Tuesday, February 03, 2009

To The Cat

Dear Griffen,
I understand that you no longer feel any affection for me. I know. I have been busy. In case you haven't noticed the family has grown and I have delegated much of your care to shorter people. I ignore your needs because I can't have one more living thing sucking the life outta me.(I don't need another needy thing needing me.) You will be 10 years old soon and maybe I should forgive you for not staying my sweet kitty. We can work this out. I know we can. Please stop hissing at me every time I walk by.
I tolerate you,
Mom

15 comments:

Unknown said...

He tells me you have a stray foot that tends to boot his backside whenever he walks past you. He says it happens before he hisses at you. He also says he holds himself back from showing his teeth.

Carla said...

Hey Cat Whisperer,
He is lying.

Keithslady said...

You hit the nail on the head, "I can't have one more living thing sucking the life outta me." People ask if we have pets. I answer, "Yes, several, all with two legs and runny noses."

Anonymous said...

LOL - "I tolerate you" !!!!!!!!!!!!!!!

kristi noser said...

I don't even tolerate him, sorry Pat.

Sandra said...

Not all dogs are sweet and lovable, but I don't think I've ever been around a dog that could be as cantankerous as a cat can be. They can sometimes turn into real curmudgeons when they get old, channeling Andy Rooney.

Carla said...

Then Griff and I should be getting along famously as we age.
Cantankerous.
Curmudgeon.
Excellent words, Sandra.

Anonymous said...

You're misinterpreting Griffen. When a cat hisses, he's saying "reach down and tickle my belly." Try it!

Carla said...

We interrupt this playful banter to reiterate that The Raving Atheist is now and forever shall be The Raving Theist.

Carry on.

Anonymous said...

No, the Raving Atheist is my evil twin. Just look at the advice he gave you. Everyone knows that cat-hissing really means "Let's rub noses."

Carla said...

Make up your mind. Sheesh.

Unknown said...

TRT understands Griffen. I'm not the only one.

Carla said...

Ok TRT.
Spill.
Names and ages of all of your felines.

Anonymous said...

I resent the implication that I am a tool of the cat lobby. Perhaps I have a cat or two or sixteen, perhaps not. Whatever the case, it would not affect my view of the human race, even obvious mouse and dog sympathizers like you.

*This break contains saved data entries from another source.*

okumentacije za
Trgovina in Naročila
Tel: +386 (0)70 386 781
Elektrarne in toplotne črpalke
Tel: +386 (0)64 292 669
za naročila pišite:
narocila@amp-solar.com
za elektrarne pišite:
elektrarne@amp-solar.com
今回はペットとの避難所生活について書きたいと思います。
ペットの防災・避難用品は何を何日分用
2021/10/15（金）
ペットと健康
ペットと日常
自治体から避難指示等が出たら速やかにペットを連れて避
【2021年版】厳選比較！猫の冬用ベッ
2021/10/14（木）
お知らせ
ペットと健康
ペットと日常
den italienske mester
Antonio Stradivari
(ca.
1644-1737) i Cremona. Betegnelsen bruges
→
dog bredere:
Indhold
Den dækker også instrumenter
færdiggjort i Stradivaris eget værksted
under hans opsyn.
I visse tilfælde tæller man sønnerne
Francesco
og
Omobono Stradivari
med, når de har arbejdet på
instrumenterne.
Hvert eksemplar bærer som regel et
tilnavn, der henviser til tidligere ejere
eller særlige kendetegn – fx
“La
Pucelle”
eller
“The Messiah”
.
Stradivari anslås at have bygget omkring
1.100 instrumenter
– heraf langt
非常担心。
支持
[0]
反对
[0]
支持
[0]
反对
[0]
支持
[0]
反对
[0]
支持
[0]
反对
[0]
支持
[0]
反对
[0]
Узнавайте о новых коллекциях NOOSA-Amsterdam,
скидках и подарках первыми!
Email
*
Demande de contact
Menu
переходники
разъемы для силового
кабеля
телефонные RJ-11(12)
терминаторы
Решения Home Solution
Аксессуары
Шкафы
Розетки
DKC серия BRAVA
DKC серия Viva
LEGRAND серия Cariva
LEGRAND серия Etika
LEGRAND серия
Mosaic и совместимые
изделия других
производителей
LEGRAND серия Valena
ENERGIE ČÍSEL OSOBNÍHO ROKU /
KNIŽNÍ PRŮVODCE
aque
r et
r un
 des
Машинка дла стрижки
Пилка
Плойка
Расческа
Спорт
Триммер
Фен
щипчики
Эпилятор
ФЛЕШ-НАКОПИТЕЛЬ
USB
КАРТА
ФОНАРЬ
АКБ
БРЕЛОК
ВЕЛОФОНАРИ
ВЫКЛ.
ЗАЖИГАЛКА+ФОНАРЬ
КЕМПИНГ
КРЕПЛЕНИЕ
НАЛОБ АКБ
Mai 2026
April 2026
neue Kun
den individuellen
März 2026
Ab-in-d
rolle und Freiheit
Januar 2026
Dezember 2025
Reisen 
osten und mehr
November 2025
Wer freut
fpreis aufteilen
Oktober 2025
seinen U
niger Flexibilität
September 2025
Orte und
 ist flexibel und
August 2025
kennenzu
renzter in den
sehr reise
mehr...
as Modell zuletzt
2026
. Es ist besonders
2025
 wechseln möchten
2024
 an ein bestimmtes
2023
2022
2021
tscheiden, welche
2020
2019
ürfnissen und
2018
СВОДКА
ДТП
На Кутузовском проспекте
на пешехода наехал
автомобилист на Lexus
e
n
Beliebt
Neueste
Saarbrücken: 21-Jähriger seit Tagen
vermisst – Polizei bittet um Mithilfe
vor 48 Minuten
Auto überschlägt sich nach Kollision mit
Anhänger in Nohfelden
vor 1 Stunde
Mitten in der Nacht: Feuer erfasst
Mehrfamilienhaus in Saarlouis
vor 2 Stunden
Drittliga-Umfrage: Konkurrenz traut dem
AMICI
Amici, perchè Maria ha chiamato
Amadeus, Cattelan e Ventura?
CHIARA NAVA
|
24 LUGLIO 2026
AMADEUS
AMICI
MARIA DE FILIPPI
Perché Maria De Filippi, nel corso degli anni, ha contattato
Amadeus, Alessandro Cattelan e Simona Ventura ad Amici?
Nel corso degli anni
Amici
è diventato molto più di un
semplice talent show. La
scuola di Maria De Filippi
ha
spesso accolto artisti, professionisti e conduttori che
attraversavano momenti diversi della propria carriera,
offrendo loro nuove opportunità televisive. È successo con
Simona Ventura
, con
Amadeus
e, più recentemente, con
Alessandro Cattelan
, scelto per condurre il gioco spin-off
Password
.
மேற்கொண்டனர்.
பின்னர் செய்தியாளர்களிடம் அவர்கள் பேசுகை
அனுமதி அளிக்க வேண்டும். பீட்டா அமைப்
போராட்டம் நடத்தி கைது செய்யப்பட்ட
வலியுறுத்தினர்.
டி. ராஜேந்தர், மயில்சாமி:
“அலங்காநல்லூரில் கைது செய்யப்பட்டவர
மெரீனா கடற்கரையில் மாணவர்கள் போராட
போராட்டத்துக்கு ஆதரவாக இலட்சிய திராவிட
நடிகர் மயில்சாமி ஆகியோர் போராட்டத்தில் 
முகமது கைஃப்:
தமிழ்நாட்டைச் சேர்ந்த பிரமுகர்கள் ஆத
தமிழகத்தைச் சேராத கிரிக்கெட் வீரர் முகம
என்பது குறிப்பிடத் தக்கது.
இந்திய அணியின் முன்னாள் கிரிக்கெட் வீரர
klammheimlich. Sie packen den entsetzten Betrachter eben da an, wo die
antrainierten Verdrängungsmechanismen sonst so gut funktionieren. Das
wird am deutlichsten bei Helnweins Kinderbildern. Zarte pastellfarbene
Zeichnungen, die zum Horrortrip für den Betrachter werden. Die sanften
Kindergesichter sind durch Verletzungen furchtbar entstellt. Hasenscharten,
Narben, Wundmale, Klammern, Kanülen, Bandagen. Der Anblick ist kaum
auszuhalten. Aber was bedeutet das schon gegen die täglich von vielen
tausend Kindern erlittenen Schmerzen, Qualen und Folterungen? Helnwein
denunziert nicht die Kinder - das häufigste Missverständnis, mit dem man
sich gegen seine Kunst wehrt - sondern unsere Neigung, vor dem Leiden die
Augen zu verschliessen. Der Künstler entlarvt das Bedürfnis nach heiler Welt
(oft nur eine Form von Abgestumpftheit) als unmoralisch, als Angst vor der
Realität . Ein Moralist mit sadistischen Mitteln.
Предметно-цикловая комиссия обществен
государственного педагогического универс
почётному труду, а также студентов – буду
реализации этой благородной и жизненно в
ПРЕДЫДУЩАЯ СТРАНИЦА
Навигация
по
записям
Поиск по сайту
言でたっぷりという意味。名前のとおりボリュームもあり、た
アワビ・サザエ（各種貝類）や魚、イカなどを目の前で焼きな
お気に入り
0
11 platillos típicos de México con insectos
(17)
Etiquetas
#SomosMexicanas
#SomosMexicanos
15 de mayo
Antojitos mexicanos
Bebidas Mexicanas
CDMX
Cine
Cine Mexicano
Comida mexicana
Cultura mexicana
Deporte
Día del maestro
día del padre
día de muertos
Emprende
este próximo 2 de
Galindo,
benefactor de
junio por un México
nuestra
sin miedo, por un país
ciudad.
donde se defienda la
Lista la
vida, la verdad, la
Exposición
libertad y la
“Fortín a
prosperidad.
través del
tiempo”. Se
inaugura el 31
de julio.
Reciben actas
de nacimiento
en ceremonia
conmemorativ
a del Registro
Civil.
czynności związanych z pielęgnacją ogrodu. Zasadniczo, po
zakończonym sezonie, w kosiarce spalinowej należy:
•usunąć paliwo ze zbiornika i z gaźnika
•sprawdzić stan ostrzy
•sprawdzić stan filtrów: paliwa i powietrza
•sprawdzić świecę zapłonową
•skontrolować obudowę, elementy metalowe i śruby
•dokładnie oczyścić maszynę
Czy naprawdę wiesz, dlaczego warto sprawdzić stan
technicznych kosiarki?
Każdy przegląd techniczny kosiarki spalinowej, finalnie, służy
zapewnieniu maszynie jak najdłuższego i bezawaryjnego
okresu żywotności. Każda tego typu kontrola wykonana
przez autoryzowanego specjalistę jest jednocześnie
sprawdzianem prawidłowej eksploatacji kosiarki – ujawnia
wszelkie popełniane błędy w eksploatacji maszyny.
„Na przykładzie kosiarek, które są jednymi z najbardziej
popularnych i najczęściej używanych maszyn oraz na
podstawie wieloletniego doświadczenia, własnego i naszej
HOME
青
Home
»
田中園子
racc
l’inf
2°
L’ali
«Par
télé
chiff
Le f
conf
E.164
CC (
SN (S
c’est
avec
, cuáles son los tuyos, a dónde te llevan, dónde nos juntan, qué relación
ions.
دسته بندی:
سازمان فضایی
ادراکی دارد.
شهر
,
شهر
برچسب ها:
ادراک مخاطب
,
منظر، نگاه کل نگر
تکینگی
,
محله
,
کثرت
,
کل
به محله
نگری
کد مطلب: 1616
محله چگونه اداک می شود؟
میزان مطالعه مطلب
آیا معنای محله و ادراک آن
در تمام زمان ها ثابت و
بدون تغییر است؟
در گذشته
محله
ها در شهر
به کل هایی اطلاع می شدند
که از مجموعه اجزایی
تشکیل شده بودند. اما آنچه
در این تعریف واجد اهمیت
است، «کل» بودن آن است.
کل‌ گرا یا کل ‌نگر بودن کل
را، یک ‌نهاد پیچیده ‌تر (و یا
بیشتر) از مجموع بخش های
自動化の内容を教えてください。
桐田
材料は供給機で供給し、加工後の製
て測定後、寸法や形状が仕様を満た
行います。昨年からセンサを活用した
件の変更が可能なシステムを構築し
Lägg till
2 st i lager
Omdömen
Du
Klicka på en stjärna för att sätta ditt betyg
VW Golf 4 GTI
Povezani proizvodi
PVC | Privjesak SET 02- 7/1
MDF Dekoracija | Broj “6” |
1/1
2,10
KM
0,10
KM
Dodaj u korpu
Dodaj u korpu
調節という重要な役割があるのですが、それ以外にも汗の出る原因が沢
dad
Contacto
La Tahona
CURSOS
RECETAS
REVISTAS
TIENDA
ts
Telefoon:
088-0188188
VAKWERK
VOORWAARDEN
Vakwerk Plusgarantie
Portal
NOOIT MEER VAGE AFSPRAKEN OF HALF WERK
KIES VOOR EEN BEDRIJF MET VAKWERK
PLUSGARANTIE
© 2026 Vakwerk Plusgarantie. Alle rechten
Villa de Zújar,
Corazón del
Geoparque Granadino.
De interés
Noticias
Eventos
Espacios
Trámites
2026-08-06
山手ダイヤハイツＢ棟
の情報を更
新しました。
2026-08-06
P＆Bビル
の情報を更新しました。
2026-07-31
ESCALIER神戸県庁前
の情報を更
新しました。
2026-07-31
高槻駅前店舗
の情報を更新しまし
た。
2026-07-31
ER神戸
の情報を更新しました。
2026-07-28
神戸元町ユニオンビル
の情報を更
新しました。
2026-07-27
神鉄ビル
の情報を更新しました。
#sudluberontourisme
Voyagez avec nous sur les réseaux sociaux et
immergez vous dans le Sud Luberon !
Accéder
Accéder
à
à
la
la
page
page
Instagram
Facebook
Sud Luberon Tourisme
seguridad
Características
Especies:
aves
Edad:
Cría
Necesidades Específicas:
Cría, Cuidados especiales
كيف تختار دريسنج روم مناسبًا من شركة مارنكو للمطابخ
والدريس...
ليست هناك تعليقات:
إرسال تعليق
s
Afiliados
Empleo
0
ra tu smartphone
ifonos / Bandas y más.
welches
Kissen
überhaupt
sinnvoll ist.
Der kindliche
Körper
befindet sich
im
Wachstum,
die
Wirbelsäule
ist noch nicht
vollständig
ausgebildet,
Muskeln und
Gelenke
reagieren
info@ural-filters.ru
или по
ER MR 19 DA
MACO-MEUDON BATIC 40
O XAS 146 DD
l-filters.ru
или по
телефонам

As Pat could tell you, the best way to stop Griffen's hissing would be to wait until bedtime and pour a tuna-juice/catnip mixture over the end of the sheet where your feet are. They like those things individually but hate them in combination. The next time he sees your feet walk by he will remember and slink away in silence.

Just make sure the sheet is very thin.

Carla said...

Let me think on it. TRT's cat remedy or hissing......hhhmmmm.